LOVE, LOSS, AND LATTES

BATS Theatre, The Heyday Dome, 1 Kent Tce, Wellington

10/02/2017 - 13/02/2017

NZ Fringe Festival 2017 [reviewing supported by WCC]

Production Details



Love, Loss and Lattes is a circus and physical theatre exploration into one woman’s love affair with coffee…

Coffee is Missy’s substance of choice. It accompanies her on most occasions in her life, both the landmark ones and the banal. Missy started drinking coffee out of necessity as a study aid; it percolated into a deep love affair. Love, Loss and Lattes is a voyeuristic window into her relationship with coffee.

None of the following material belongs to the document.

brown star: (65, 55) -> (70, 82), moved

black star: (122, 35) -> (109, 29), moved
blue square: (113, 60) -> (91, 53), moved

As Missy, Catherine Wait explores personal, yet universal, themes of love and loss that are expressed and investigated via various circus apparatus such as silks, aerial hoop, pole and acrobatic dance.

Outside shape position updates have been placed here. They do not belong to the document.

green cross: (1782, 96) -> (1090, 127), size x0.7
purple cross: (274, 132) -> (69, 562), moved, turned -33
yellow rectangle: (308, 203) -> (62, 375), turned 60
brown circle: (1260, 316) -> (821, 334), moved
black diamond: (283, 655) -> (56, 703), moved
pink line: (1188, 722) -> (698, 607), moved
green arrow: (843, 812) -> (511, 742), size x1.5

Love, Loss and Lattes analyses the correlation between coffee and the heart, from the physiological to the psychological, from heartbeats to heartbreak. Join Missy on the ritual, habitual and social elements of her coffee consumption that lifts the audience out of their daily grind and plunges them into a caffeinated sensory overload.

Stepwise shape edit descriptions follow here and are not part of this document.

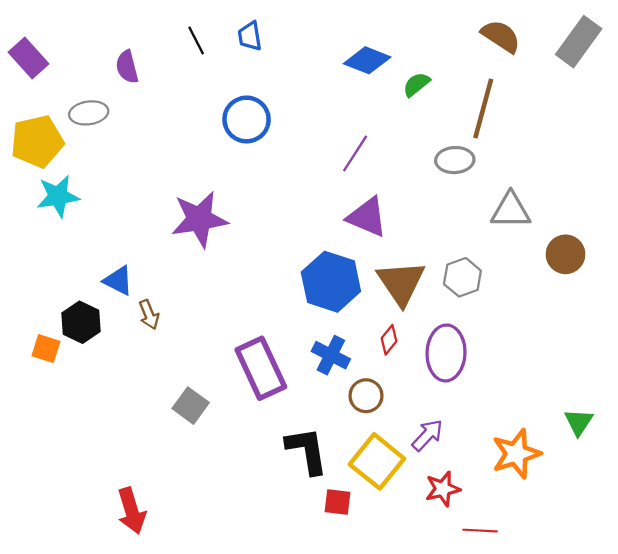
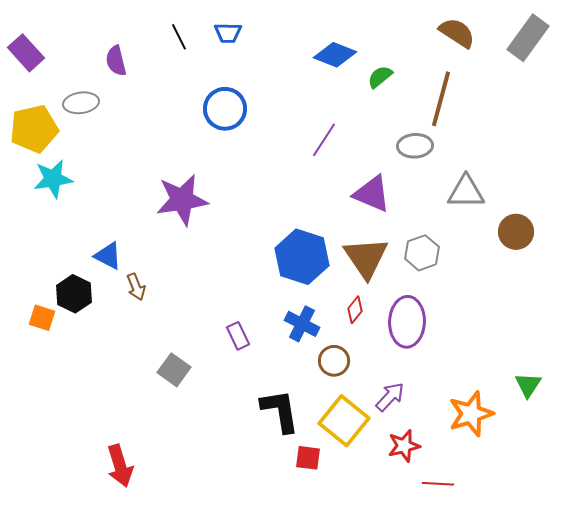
blue trapezoid: (250, 36) -> (228, 33), turned -80
purple triangle: (367, 217) -> (372, 194), moved
purple rectangle: (261, 368) -> (238, 336), size x0.5

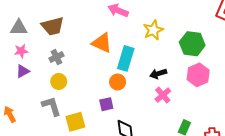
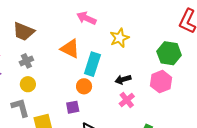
brown trapezoid: (53, 26) -> (24, 31), turned 35
green hexagon: (192, 44) -> (169, 53), moved

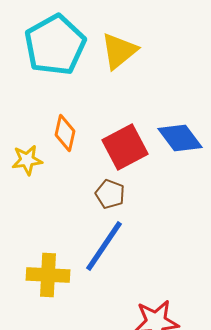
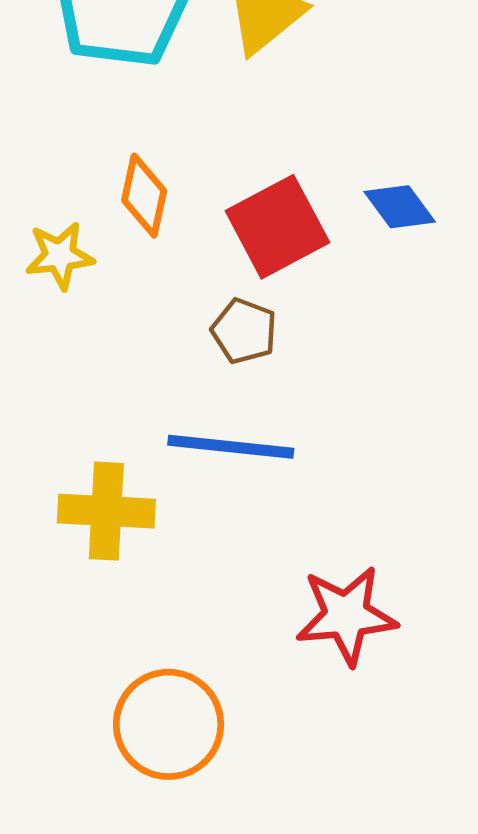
blue diamond: (180, 138) -> (400, 207), size x0.7
blue line: (104, 246) -> (231, 447), turned 62

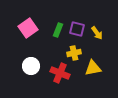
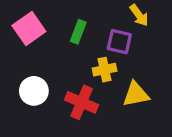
purple square: (77, 29) -> (119, 42), moved
yellow arrow: (97, 33) -> (139, 15), moved

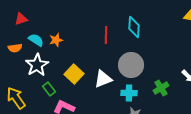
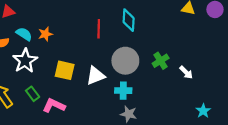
yellow square: (74, 74) -> (65, 70), turned -30
green cross: (161, 88) -> (161, 61), moved
green rectangle: (49, 89) -> (33, 94), moved

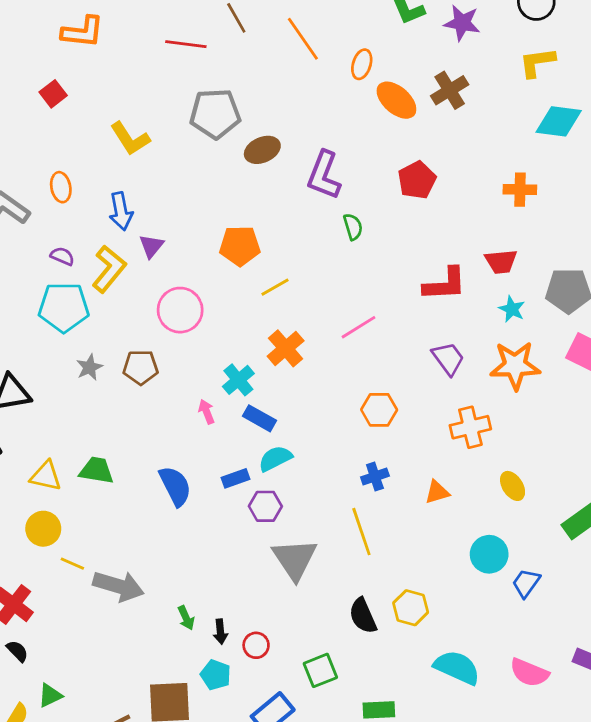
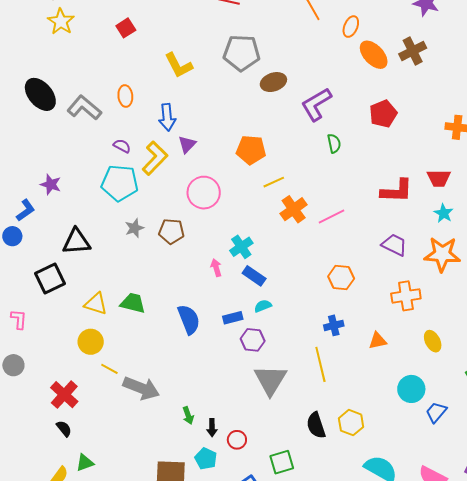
purple L-shape: (324, 175) -> (316, 104), turned 33
orange cross: (286, 348) -> (294, 209), moved
purple trapezoid: (448, 359) -> (394, 245), turned -32
cyan semicircle: (275, 458) -> (263, 306), size x0.7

“Proves that a relationship with coffee is a constant one in an awe-inspiring expression through dance and circus.” – Verse Magazine

“Amazing feats of dexterity and grace… managing to communicate its theme without ever letting it detract from the fundamental pleasure of the performance.” – Rip It Up

★★★★ Rip It Up, Verse Magazine, The Clothesline, In Daily
2016 Sydney Fringe Best Circus and Physical Theatre.
2016 Sydney Fringe SYNZ Award
2016 Adelaide Fringe Weekly Award- Highly Commended.

BATS Theatre, 1 Kent Tce, Mt Victoria, Wellington 6011
Feb 10-13, 9pm
BOOKINGS: fringe.co.nz
TICKETS: $20/$15/$12



Theatre , Cirque-aerial-theatre ,


As aesthetically pleasing as it is perfectly produced

Review by Patrick Davies 11th Feb 2017

This a great show: 2016 Sydney Fringe SYNZ Award and Best Circus and Physical Theatre, 2016 Adelaide Fringe Weekly Award Highly Commended. And you can clearly see why.

Catherine Wait’s performance is outstanding. This is a musing, amusing, dance, physical theatre, exploration, drama of our love affair with coffee and how it becomes an emotion and a colour in our lives. The narrative is snapshots, glimmers and small vignettes showing the craving, the over-caffeination, the relaxing moment when you smell your first morning coffee.

Wait is dressed in a simple acrobatic suit that is reminiscent of a coffee seed and drink in one (yes, my friends, they are not beans at all): a beautiful coppery, brown number with darker panels and a sparkly décolletage suggestive of the foam at the top of your cappachino, set off by a marvellous head of red hair. This is almost a 1940s kind of styling and adds a dream like quality to her appearance. To one side a table, chair and elbow lamp wait with a single white mug and spread around the stage, the ring, pole and silk are waiting to be used. 

Sitting at the desk Waits’ impish glances at the audience bring us into her world and we are hers for the duration. She moves us through the line-waiting-for-coffee with humorous ease and recognisable characters as she lists off styles and orders.

Her work on the pole is breath-taking and lithe. How she does what she does with her cup, on top of the work of the routine, is extraordinary. Like all of her work we see no effort just the simple and beautiful graceful artistry of telling a story.

Apart from one section of text, all her movements are accompanied by music that evokes and interacts with the performance and performer, from dreamy strings to a pushing beat and the delight of the French accordion which cannot help but bring to mind Amelie. Waits has a similar impish and fun quality. Even when she’s hurling herself around the floor as she responds to the need for caffeine, we are enchanted.

This Fringe show may be more mainstream in its production and quality, but I’m very grateful it’s here. Well done to BATS for the surprise of rigging points in the Heyday Dome, and also for the pack-in. At one point, Waits lies on her back and the Ring is the perfect distance above for her to reach with her toes. A simple thing, but it shows the care and articulation from all aspects of this show, the depth of talent, artistry and care taken with all aspects. As aesthetically pleasing as it is perfectly produced.

Director Emma Sargent and Catherine Waits have created a stunning piece of work that is a must for the Fringe.